Культура - это искусство, повышенное к набору убеждений.
Человеческий разум-это страшный инструмент адаптации, и ни в чем это более четко показано, чем в его таинственных силах устойчивости, самозащиты и самовосстановления. Если событие не разрушит порядок своей жизни, ум, если у него есть молодежь, и здоровье и время, принимает неизбежное и готовится к следующему, как у мрачно послушного американского туриста, который по прибытии в новый город, Оглядывается вокруг, берет его подшипники и говорит: «Ну, куда мне пойти отсюда?
Современная картина художника начала формироваться: бедный, но свободный дух, плебейский, но стремясь быть лишь без класса, чтобы навсегда отрезать себя, свободные от узы жадной буржуазии, чтобы быть тем, кем боялись толстые Бургеры больше всего, чтобы пересечь Линия везде, где они нарисовали его, чтобы смотреть на мир так, как они не могли видеть, быть высокими, жить низкими, оставаться молодыми навсегда - короче говоря, быть богемным.
Моя дорогая, дорогая девушка [. Полем .] Мы не можем повернуть назад дни, которые ушли. Мы не можем вернуть жизнь в те часы, когда наши легкие были звучащими, наши кровь горячо, наши тела молоды. Мы-вспышка огня-мозг, сердце, дух. И мы являемся в три цента-бодр извести и железа-которые мы не можем вернуться.
Каждый момент - это плод сорока тысяч лет. Минутные дни, такие как мухи, гудение дома до смерти, и каждый момент-это окно на все время.
Одиночество - это и всегда было центральным и неизбежным опытом каждого человека.
Ты не можешь снова пойти домой
Каждый из нас - это все суммы, которые он не считал: снова вычтите нас в наготу и ночь, и вы увидите начало на Крите четыре тысячи лет назад любовь, которая закончилась вчера в Техасе.
Мир упал на ее дух.
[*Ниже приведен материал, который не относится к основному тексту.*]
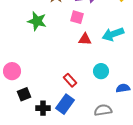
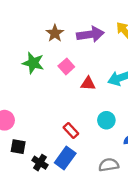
pink square: (77, 17) -> (66, 66), moved, turned 32
black square: (24, 94) -> (18, 147), turned 32
black cross: (43, 108) -> (40, 163), turned 32

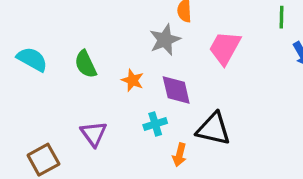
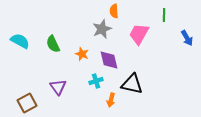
green line: (282, 17) -> (164, 15), moved

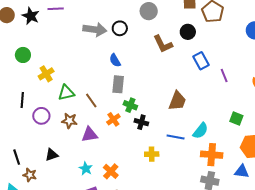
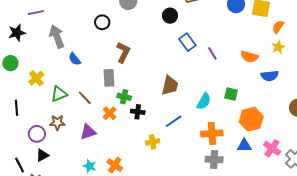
black star: (31, 16) -> (17, 33), moved, turned -30
gray arrow: (95, 29) -> (57, 37), moved, turned -110
brown L-shape: (163, 44) -> (123, 52), moved, turned -120
blue semicircle: (115, 60) -> (75, 59), moved
purple circle: (41, 116) -> (37, 134), moved
brown star: (69, 121) -> (57, 123), moved
cyan semicircle: (200, 131) -> (204, 101), moved
blue line: (176, 137) -> (174, 121), turned -36
black triangle: (52, 155) -> (42, 155), moved

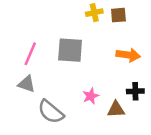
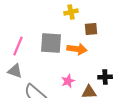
brown square: (118, 15) -> (91, 29), moved
orange arrow: (128, 55) -> (77, 49), moved

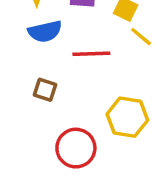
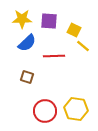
blue semicircle: (45, 31) -> (27, 43), turned -30
yellow hexagon: (127, 117) -> (76, 109), moved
Сильный комфорт и уверенность замаивали все ее существо. Жизнь была такой твердой и великолепной и такой хорошей.
Я считаю, что мы потеряны здесь, в Америке, но я верю, что мы будем найдены. И это убеждение, которое сейчас подходит к катарсису знаний и убежденности, для меня-и я думаю для всех нас-не только наша собственная надежда, но и вечная, живая мечта Америки.
И кто скажет-какое разочарование следует-что мы когда-либо забываем магию; Или что мы когда-нибудь можем предавать на этой свинцовой земле, яблоне, пение и золото?
O Потерянный, и от ветра огорчен, призрак, вернись снова.
Я еще не знаю, на что я способен сделать, но, по Богу, у меня есть гений - я знаю это слишком хорошо, чтобы покраснеть за этим.
То, с чем мне пришлось столкнуться, очень горький урок, который каждый, кто хочет написать, должен был учиться, так это то, что вещь само по себе может быть лучшим произведением, которое когда -либо делали, и все же не было абсолютно места в рукописи. чтобы опубликовать.
... Он был как человек, который стоит на холме над городом, который он оставил, но не говорит: «Город находится рядом», но поворачивает глаза на далекие парящие хребты.
Во сне мы лежем все голые и одинокие, во сне мы объединены в центре ночи и тьмы, и мы странно и красиво спим; Ибо мы умираем за тьму, и мы не знаем смерти.
Возможно, это наш странный и призрачный парадокс здесь, в Америке - что мы исправлены и уверены только тогда, когда мы находимся в движении. Во всяком случае, именно так, казалось, молодой Джордж Уэббер, который никогда не был так уверен в своей цели, как когда он шел куда -нибудь в поезде. И у него никогда не было чувства дома так сильно, как когда он чувствовал, что он идет туда. Только когда он попал туда, его бездомность началась.
Только мертвые знают Бруклин.
Даже самые мощные органы прессы, включая Time, Newsweek и The New York Times, не могут открыть для себя нового художника или подтвердить его работу и сделать его приличным. Они могут принести вам только результаты.